Aku merasa khawatir, jantungku berdegup kencang. Aku tak tahu harus berbuat apa, hingga akhirnya hal bodoh yang bisa kulakukan adalah memanggil nama Elena sekali lagi. Namun masih sama, tidak ada jawaban.
Kurasakan air mataku menetes, aku menangis. Astaga, benar-benar seperti seorang anak kecil aku ini. Aku khawatir dengannya, apakah dia masih hidup? Oh, apa yang harus kulakukan? Aku bingung.
Terduduk lemas di tepi danau, aku menangis semakin sejadinya. Sudut mataku masih menatap lubang besar es di depan sana, berharap Elena akan muncul dan berkata 'aku baik-baik saja.' Namun sepertinya itu mustahil karena selama beberapa kali hembusan napas, aku hanya bisa terisak dan terisak.
Perlahan, aku mulai berjalan menuju ke lubang es besar itu. Saat aku sampai di sana, kuperhatikan baik-baik air dingin yang ada di bawahnya, namun tidak ada tubuh Elena. Bahkan tidak ada apa pun. Yang ada hanyalah sebuah kubangan air dingin yang pinggirnya adalah es.
Sekali lagi, kupanggil namanya, tetapi tetap sama. Tidak ada jawaban. Aku kembali menangis. Tubuhku berguncang. Aku menyesal. Aku menyesal kenapa harus Elena yang jatuh, kenapa bukan aku saja.
Kemudian kucoba berpikir keras. Aku harus meminta bantuan! Ya, aku harus cari bantuan!
Sesegera mungkin aku berlari, meninggalkan lubang besar es itu. Meninggalkan danau es itu.
Aku berlari menuju rumah di seberang jalan, rumah Elena. Kupikir, yang pertama harus kuberi tahu adalah keluarganya.
Aku mengetuk pintu rumah Elena dengan terburu-buru. Dan rupanya di samping pintu ada bel, jadi aku menekannya berkali-kali, berharap sang penghuni rumah segera membukanya.
Lalu, seseorang membukanya. Kulihat bahwa dia seorang laki-laki, mungkin lebih tua dariku.

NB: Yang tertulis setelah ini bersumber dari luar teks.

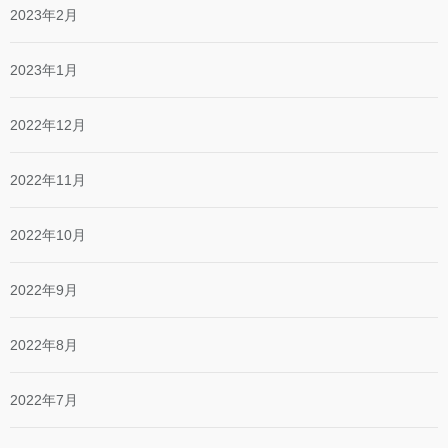
2023年2月
2023年1月
2022年12月
2022年11月
2022年10月
2022年9月
2022年8月
2022年7月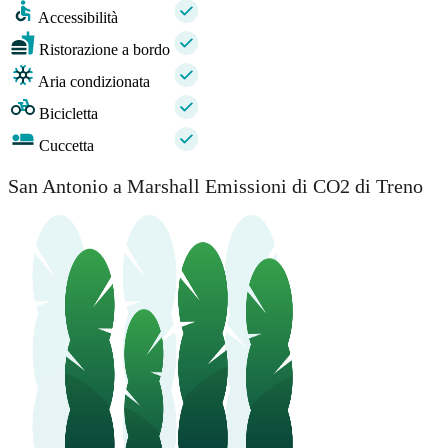
Accessibilità
Ristorazione a bordo
Aria condizionata
Bicicletta
Cuccetta
San Antonio a Marshall Emissioni di CO2 di Treno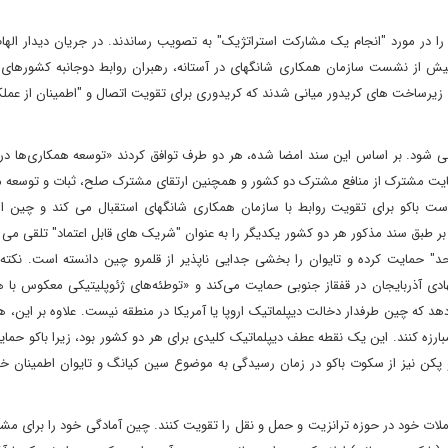
ین در 3 جولای سال 2024 بیانیه مشترکی را در مورد "انجام یک مشارکت استراتژیک" به تصویب رساندند. در جریان دیدار 
از نشست سازمان همکاری شانگهای در آستانه، رهبران روابط دوجانبه کشورهای خ
 زیرساخت های کریدور میانی شدند که کریدوری برای تقویت اتصال و "اطمینان از عملک
لقی شود. بر اساس این سند امضا شده، هر دو طرف توافق کردند «توسعه همکاری‌ها در
مایت مشترک از منافع مشترک دو کشور و همچنین ارتقای مشترک صلح، ثبات و توسعه م
است باکو برای تقویت روابط با سازمان همکاری شانگهای استقبال می کند و چین ا
 طبق سند مذکور هر دو کشور یکدیگر را به عنوان "شریک های قابل اعتماد" تلقی می ک
" حمایت کرده و تایوان را بخشی جدایی ناپذیر از قلمرو چین دانسته است. نکته 
ادی آذربایجان در قفقاز جنوبی حمایت می‌کند و «توطئه‌های ژئوپلیتیکی معکوس با
د که چین طرفدار دخالت دیپلماتیک اروپا یا آمریکا در منطقه نیست. علاوه بر این، 
ارزه کنند. این یک نقطه عطف دیپلماتیک کلیدی برای هر دو کشور بود، زیرا باکو حما
 پکن نیز از سکوت باکو در زمان رسیدگی به موضوع سین کیانگ و تایوان اطمینان خ
لات خود در حوزه ترانزیت و حمل و نقل را تقویت کنند. چین آمادگی خود را برای مش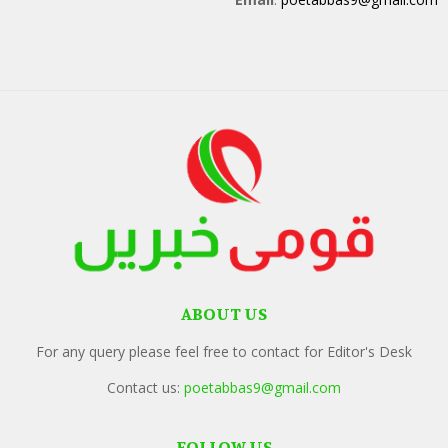
ABOUT US
For any query please feel free to contact for Editor's Desk
Contact us:
poetabbas9@gmail.com
FOLLOW US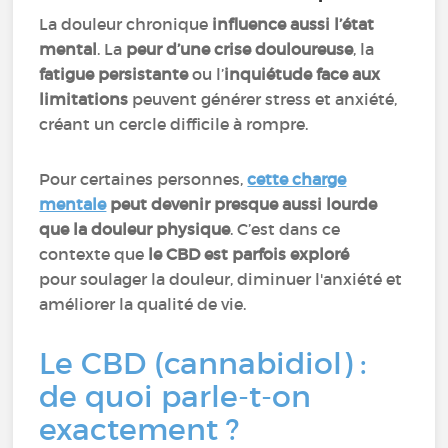
La douleur chronique
influence aussi l’état
mental
. La
peur d’une crise douloureuse
, la
fatigue persistante
ou l’
inquiétude face aux
limitations
peuvent générer stress et anxiété,
créant un cercle difficile à rompre.
Pour certaines personnes,
cette charge
mentale
peut devenir presque aussi lourde
que la douleur physique
. C’est dans ce
contexte que
le CBD est parfois exploré
pour soulager la douleur, diminuer l'anxiété et
améliorer la qualité de vie.
Le CBD (cannabidiol) :
de quoi parle-t-on
exactement ?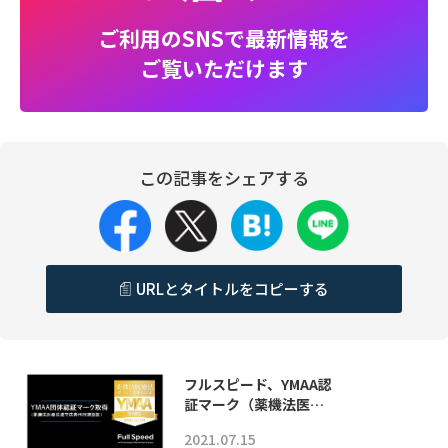
ご利用のSNSで最新情報を
ご覧いただけます
この記事をシェアする
URLとタイトルをコピーする
フルスピード、YMAA認
証マーク（薬機法医…
2021.07.15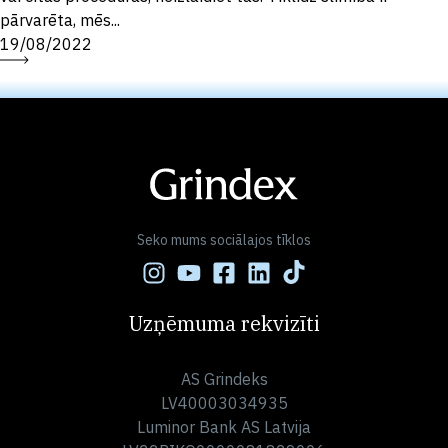
pārvarēta, mēs...
19/08/2022
Seko mums sociālajos tīklos
Uzņēmuma rekvizīti
AS Grindeks
LV40003034935
Luminor Bank AS Latvija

Dia melihatku dengan sinis, sambil memarahiku, "Ada apa sih, mengganggu tidur siang orang saja!"
"Eh, itu. E-Elena tercebur ke dalam danau!" aku mengaku sambil terbata dan terburu-buru.
Lelaki di hadapanku menatapku bingung, kedua alisnya terpaut menyatu. "Kau ini bicara apa, hah?! Kau gila ya?"
Aku tak mengerti apa maksudnya. Dia bilang aku gila?
Kemudian aku kembali berkata, "Aku serius! Elena tercebur ke dalam danau itu! Apa kau adalah kakaknya? Cepat tolong dia!" aku menunjuk ke arah letak danau dan juga taman bermain.
Lelaki di hadapanku mendesah, kemudian dia tertawa kecil, hambar. Kedua lengannya mencoba menenangkanku. Aku bingung kenapa dia tidak cemas sama sekali, padahal aku sudah sepanik ini.
Kemudian setelah aku agak tenang, dia kembali berkata, "Adikku Elena sudah meninggal satu tahun yang lalu."
Apa? Apa maksudnya?
Kemudian, ia kembali berkata, "Tercebur ke dalam danau yang dingin hanya karena menyelamatkanku. Dan kau harus tahu, mungkin yang tenggelam di sana adalah arwahnya. Beberapa minggu yang lalu juga ada seorang anak laki-laki kira-kira seusiamu, datang padaku dan berteriak panik juga sepertimu."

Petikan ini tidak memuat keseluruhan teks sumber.